0050 - Pow(x, n) (Medium)

Problem Link

https://leetcode.com/problems/powx-n/

Problem Statement

Implement pow(x, n), which calculates x raised to the power n (i.e., x^n).

Example 1:

Input: x = 2.00000, n = 10
Output: 1024.00000

Example 2:

Input: x = 2.10000, n = 3
Output: 9.26100

Example 3:

Input: x = 2.00000, n = -2
Output: 0.25000
Explanation: 2-2 = 1/22 = 1/4 = 0.25

Constraints:

• -100.0 < x < 100.0
• -2^31 <= n <= 2^31 - 1
• -10^4 <= x^n <= 10^4

Approach 1: Binary Exponentiation

If the exponent $n$ is negative, we need to change it to positive exponent $- n$ and make the base to $1 / x$. Then apply Binary Exponentiation.

Time Complexity: $O(log n)$ instead of calculating $x * x$, $n$ times. We can utilize binary exponentiation to reduce the number of calculations to $log n$ time.

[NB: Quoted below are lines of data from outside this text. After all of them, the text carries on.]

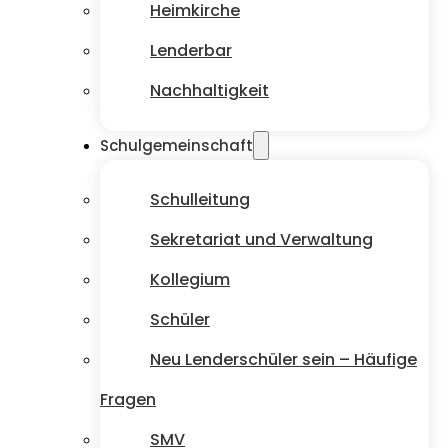
Heimkirche
Lenderbar
Nachhaltigkeit
Schulgemeinschaft
Schulleitung
Sekretariat und Verwaltung
Kollegium
Schüler
Neu Lenderschüler sein – Häufige
Fragen
SMV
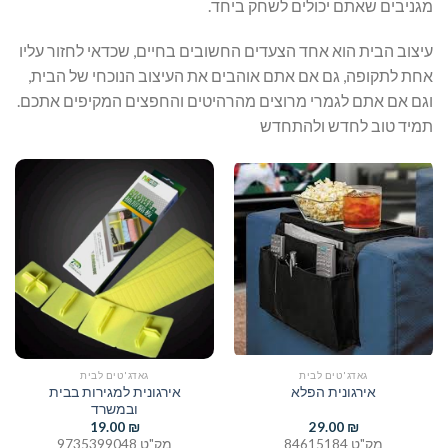
מגניבים שאתם יכולים לשחק ביחד.
עיצוב הבית הוא אחד הצעדים החשובים בחיים, שכדאי לחזור עליו
אחת לתקופה, גם אם אתם אוהבים את העיצוב הנוכחי של הבית,
וגם אם אתם לגמרי מרוצים מהרהיטים והחפצים המקיפים אתכם.
תמיד טוב לחדש ולהתחדש
גאדג'טים לבית
גאדג'טים לבית
אירגונית למגירות בבית
אירגונית הפלא
ובמשרד
19.00
₪
29.00
₪
מק"ט 84615184
מק"ט 9735399048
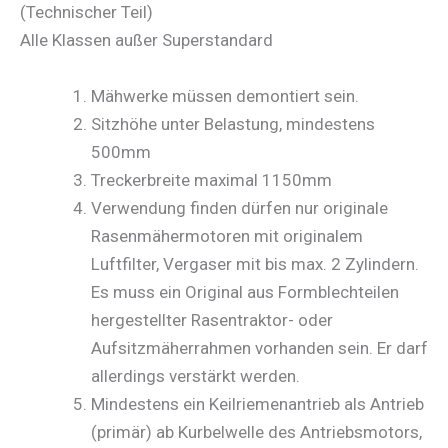
(Technischer Teil)
Alle Klassen außer Superstandard
Mähwerke müssen demontiert sein.
Sitzhöhe unter Belastung, mindestens
500mm
Treckerbreite maximal 1150mm
Verwendung finden dürfen nur originale
Rasenmähermotoren mit originalem
Luftfilter, Vergaser mit bis max. 2 Zylindern.
Es muss ein Original aus Formblechteilen
hergestellter Rasentraktor- oder
Aufsitzmäherrahmen vorhanden sein. Er darf
allerdings verstärkt werden.
Mindestens ein Keilriemenantrieb als Antrieb
(primär) ab Kurbelwelle des Antriebsmotors,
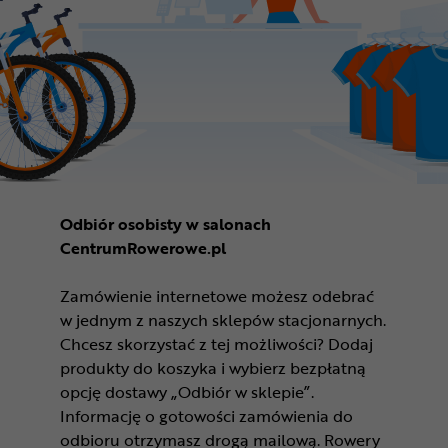
Odbiór osobisty w salonach
CentrumRowerowe.pl
Zamówienie internetowe możesz odebrać
w jednym z naszych sklepów stacjonarnych.
Chcesz skorzystać z tej możliwości? Dodaj
produkty do koszyka i wybierz bezpłatną
opcję dostawy „Odbiór w sklepie”.
Informację o gotowości zamówienia do
odbioru otrzymasz drogą mailową. Rowery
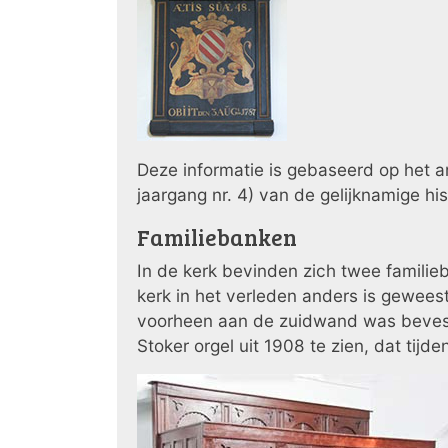
Deze informatie is gebaseerd op het a
jaargang nr. 4) van de gelijknamige his
Familiebanken
In de kerk bevinden zich twee familieb
kerk in het verleden anders is geweest.
voorheen aan de zuidwand was bevest
Stoker orgel uit 1908 te zien, dat tijd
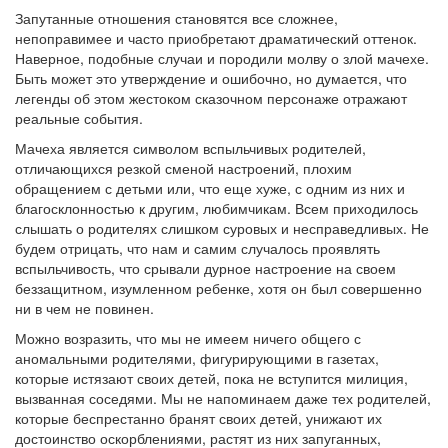
Запутанные отношения становятся все сложнее,
непоправимее и часто приобретают драматический оттенок.
Наверное, подобные случаи и породили молву о злой мачехе.
Быть может это утверждение и ошибочно, но думается, что
легенды об этом жестоком сказочном персонаже отражают
реальные события.
Мачеха является символом вспыльчивых родителей,
отличающихся резкой сменой настроений, плохим
обращением с детьми или, что еще хуже, с одним из них и
благосклонностью к другим, любимчикам. Всем приходилось
слышать о родителях слишком суровых и несправедливых. Не
будем отрицать, что нам и самим случалось проявлять
вспыльчивость, что срывали дурное настроение на своем
беззащитном, изумленном ребенке, хотя он был совершенно
ни в чем не повинен.
Можно возразить, что мы не имеем ничего общего с
аномальными родителями, фигурирующими в газетах,
которые истязают своих детей, пока не вступится милиция,
вызванная соседями. Мы не напоминаем даже тех родителей,
которые беспрестанно бранят своих детей, унижают их
достоинство оскорблениями, растят из них запуганных,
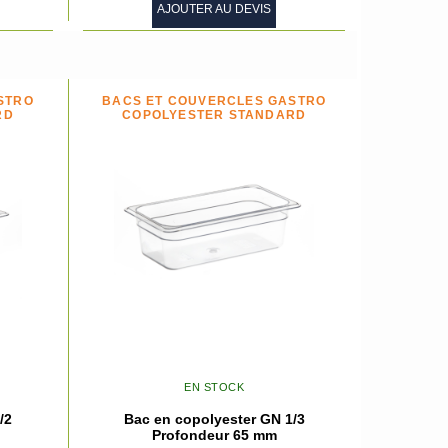
AJOUTER AU DEVIS
STRO
BACS ET COUVERCLES GASTRO
RD
COPOLYESTER STANDARD
EN STOCK
/2
Bac en copolyester GN 1/3
Profondeur 65 mm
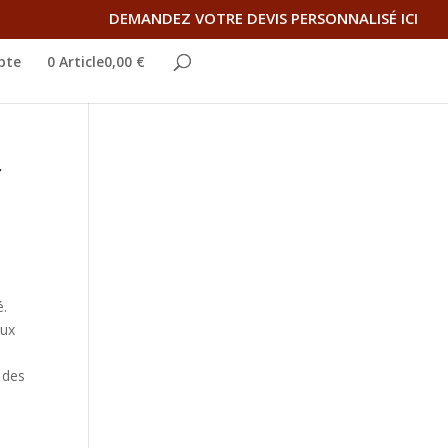
DEMANDEZ VOTRE DEVIS PERSONNALISÉ ICI
pte
0 Article0,00 €
r
é.
aux
e des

Space Complexity: $O(1)$, we can perform it iteratively, with constant extra space.

C++

Written by @wingkwong

class Solution {
public:
    double myPow(double x, int N) {
        long long n = N;
        if (n < 0) n = -n, x = 1 / x;
        // Binary Exponentiation
        double ans = 1;
        if (n == 0) return 1;
        while (n > 0) {
            if(n & 1) ans *= x;
            x *= x;
            n >>= 1;
        }
        return ans;
    }
};

Python

Written by @ColeB2

class Solution:
    def myPow(self, x: float, n: int) -> float:
        # negative n --> adjust our starting x and n. So the exponent
        # is positive, and the x value is 1/x
        if (n < 0):
            n = -n 
            x = 1 / x
        # initialize our running answer, num, as 1.
        num = 1
        # while we have an exponent:
        while n > 0:
            # if exponent is odd ie: n % 2 == 1:
            if n & 1:
                # multiply answer by current x value.
                num *= x
            # multiply x value, by itself.
            x *= x
            # integer division --> n = n // 2
            n >>= 1
        return num